Насыпь возвышалась метров на десять, трава, деревья, кустарники оставались внизу, а здесь была только острая щебенка с пятнами мазута, темные, сочащиеся смолой шпалы и ослепительно отблескивающие раскаленные рельсы, которые, пробежав несколько сотен метров к северу, втягивались решетчатой громадой несущей фермы моста, зато в южную сторону уходили до самого горизонта.
Все это: и белая щебенка, и зеркальные рельсы, и тяжелые шпалы — являло резкий контраст с раскинувшимся по обе стороны зеленым привольем, и казалось, что железнодорожное полотно рассекает эту лежащую внизу местность на две части.
Собственно, для нас так оно и было.
Перепад высот делал гребень насыпи хорошим наблюдательным пунктом, каких мало в нашем степном краю. Впереди лежало большое искусственное озеро, слева, за ровной линией лесополосы, прятались участки огородников, а справа, параллельно реке, шла березовая роща. Мне туда.
Я сбежал вниз. Несколько подростков сидели на берегу со спиннингами: кроме пескарей и бычков, здесь водился сазан и даже щука. Рыболовы были в одних плавках и время от времени смачивали себя водой, и я им отчаянно позавидовал.

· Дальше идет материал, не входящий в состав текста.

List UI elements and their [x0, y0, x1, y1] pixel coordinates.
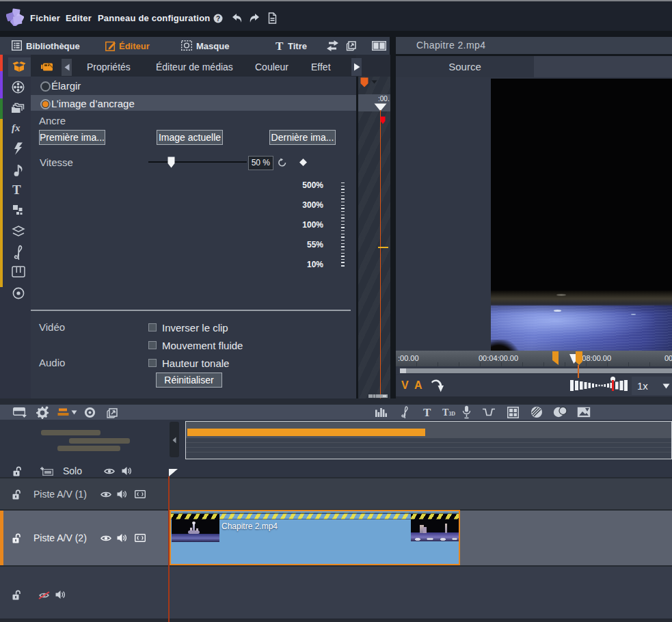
svg-text:?: ? — [216, 15, 220, 23]
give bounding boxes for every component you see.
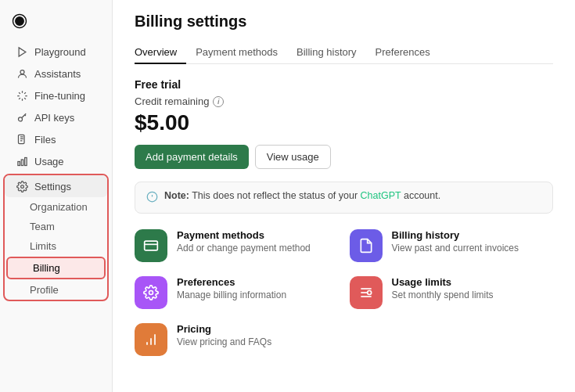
svg-rect-12 <box>145 241 158 250</box>
tab-preferences[interactable]: Preferences <box>366 41 440 64</box>
settings-gear-icon <box>16 180 28 192</box>
credit-amount: $5.00 <box>135 110 553 135</box>
sidebar-item-files[interactable]: Files <box>5 128 107 150</box>
svg-rect-6 <box>21 160 23 166</box>
svg-rect-5 <box>17 161 20 165</box>
chatgpt-link[interactable]: ChatGPT <box>361 190 401 201</box>
note-box: Note: This does not reflect the status o… <box>135 182 553 214</box>
card-payment-methods-text: Payment methods Add or change payment me… <box>177 229 311 254</box>
sidebar-item-usage[interactable]: Usage <box>5 150 107 172</box>
card-usage-limits-text: Usage limits Set monthly spend limits <box>392 276 494 300</box>
billing-history-icon-wrap <box>350 229 383 262</box>
tab-billing-history[interactable]: Billing history <box>287 41 366 64</box>
sidebar-sub-item-organization[interactable]: Organization <box>9 197 102 217</box>
card-pricing-text: Pricing View pricing and FAQs <box>177 323 271 347</box>
card-billing-history-text: Billing history View past and current in… <box>392 229 519 254</box>
assistants-icon <box>16 67 28 80</box>
card-billing-history[interactable]: Billing history View past and current in… <box>350 228 554 264</box>
sidebar-item-playground[interactable]: Playground <box>5 41 107 63</box>
payment-methods-icon-wrap <box>135 229 167 262</box>
card-pricing[interactable]: Pricing View pricing and FAQs <box>135 322 339 358</box>
sidebar-item-assistants[interactable]: Assistants <box>5 63 107 85</box>
sidebar-sub-item-billing[interactable]: Billing <box>13 258 99 278</box>
app-logo <box>0 8 112 41</box>
tab-overview[interactable]: Overview <box>135 41 186 64</box>
section-title: Free trial <box>135 78 553 91</box>
view-usage-button[interactable]: View usage <box>255 145 331 169</box>
card-usage-limits[interactable]: Usage limits Set monthly spend limits <box>350 275 554 311</box>
svg-point-8 <box>20 185 23 188</box>
cards-grid: Payment methods Add or change payment me… <box>135 228 553 358</box>
usage-icon <box>16 155 28 167</box>
svg-point-3 <box>18 117 22 120</box>
tabs: Overview Payment methods Billing history… <box>135 41 553 64</box>
playground-icon <box>16 45 28 58</box>
pricing-icon-wrap <box>135 323 167 356</box>
main-content: Billing settings Overview Payment method… <box>113 0 575 392</box>
svg-marker-1 <box>19 47 26 56</box>
sidebar: Playground Assistants Fine-tuning API ke… <box>0 0 113 392</box>
sidebar-item-settings[interactable]: Settings <box>5 175 107 197</box>
tab-payment-methods[interactable]: Payment methods <box>186 41 287 64</box>
svg-rect-7 <box>24 157 27 165</box>
svg-point-2 <box>20 70 24 74</box>
files-icon <box>16 133 28 146</box>
usage-limits-icon-wrap <box>350 276 383 309</box>
sidebar-sub-item-team[interactable]: Team <box>9 217 102 236</box>
sidebar-item-fine-tuning[interactable]: Fine-tuning <box>5 85 107 106</box>
svg-point-0 <box>17 19 22 23</box>
card-preferences[interactable]: Preferences Manage billing information <box>135 275 339 311</box>
sidebar-sub-item-profile[interactable]: Profile <box>9 280 102 300</box>
card-payment-methods[interactable]: Payment methods Add or change payment me… <box>135 228 339 264</box>
add-payment-button[interactable]: Add payment details <box>135 145 249 169</box>
sidebar-item-api-keys[interactable]: API keys <box>5 106 107 128</box>
info-icon: i <box>213 96 224 107</box>
preferences-icon-wrap <box>135 276 167 309</box>
api-keys-icon <box>16 111 28 124</box>
sidebar-sub-item-limits[interactable]: Limits <box>9 236 102 256</box>
fine-tuning-icon <box>16 89 28 102</box>
info-circle-icon <box>146 191 158 205</box>
card-preferences-text: Preferences Manage billing information <box>177 276 286 300</box>
credit-label: Credit remaining i <box>135 95 553 107</box>
note-text: Note: This does not reflect the status o… <box>164 190 440 201</box>
svg-point-18 <box>367 291 371 295</box>
action-buttons: Add payment details View usage <box>135 145 553 169</box>
page-title: Billing settings <box>135 13 553 31</box>
svg-point-14 <box>149 291 153 295</box>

Конечно, если снять рубашку, то ласковый степной ветерок охладит тело и будет легче переносить этот неимоверный зной. Но за поясом, с внутренней стороны брюк, у меня торчал пистолет, и я ограничился тем, что расстегнул еще пару пуговиц, посмотрел, как крупные капли пота скатываются с живота на вороненую сталь, и, представив, как надо будет чистить оружие, чтобы не появилась ржавчина, еще, уже в который раз, выругал «ПМ» за громоздкость и неудобство в носке.
Озеро можно было обходить с любой стороны, я пошел слева, и если бы у меня спросили, я вряд ли смог бы ответить, почему выбрал этот путь. Но когда я обогнул крохотный заливчик и вышел на маленькую уютную лужайку, поросшую короткой и густой, словно декоративной, травой, то понял, что запрятанные в подсознании воспоминания направили мои ноги в эту сторону, хотя мозг, занятый другими мыслями, и не отдавал себе отчета.
Приятные воспоминания сохраняются долго, иногда на всю жизнь. Два года назад на этой лужайке я целовался с девушкой и чувствовал себя счастливым. Она нравилась мне настолько, что я прощал ей опоздания, терпеливо сносил, когда она вообще не приходила на свидание, и я, вопреки своему правилу не ждать больше пятнадцати минут, как мальчишка, торчал целый час в условленном месте…
Товарищи не находили в ней ничего особенного, да и я понимал, что она не красавица, и все равно для меня она была самой привлекательной и желанной.
Притягательной силой обладали ее походка, взгляд, жесты, манера улыбаться и разговаривать, а недостатки я не то чтобы не замечал — профессиональный навык не позволяет упускать какие-нибудь детали, — просто я ухитрялся не обращать на них внимания. Я даже мирился с ее привычкой надевать капроновые «следы» под открытые босоножки, хотя в любой другой женщине это расценивалось мной как небрежность, отсутствие вкуса и даже неряшливость, что исключало возникновение к ней интереса или, тем более, расположенности.